[DATASET Boundary: Start]

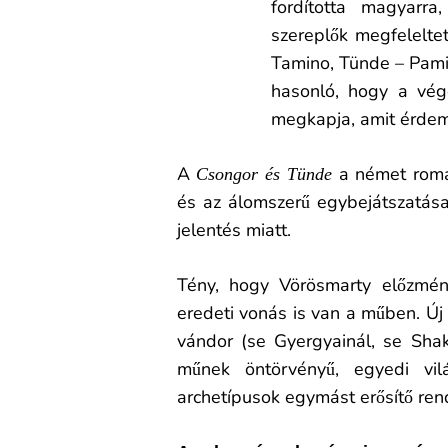
fordította magyarr
szereplők megfelelte
Tamino, Tünde – Pami
hasonló, hogy a vég
megkapja, amit érdem
A
a német roman
Csongor és Tünde
és az álomszerű egybejátszatása
jelentés miatt.
Tény, hogy Vörösmarty előzmén
eredeti vonás is van a műben. Új
vándor (se Gyergyainál, se Sha
műnek öntörvényű, egyedi v
archetípusok egymást erősítő rend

[DATASET Boundary: End]

YOUR INSTRUCTIONS: Drop the pictures and reproduce the rest of the entries above exactly.

RESULT OF THIS EXERCISE:
fordította magyarr
szereplők megfelelte
Tamino, Tünde – Pami
hasonló, hogy a vég
megkapja, amit érdem
A
a német roman
Csongor és Tünde
és az álomszerű egybejátszatása
jelentés miatt.
Tény, hogy Vörösmarty előzmén
eredeti vonás is van a műben. Új
vándor (se Gyergyainál, se Sha
műnek öntörvényű, egyedi v
archetípusok egymást erősítő rend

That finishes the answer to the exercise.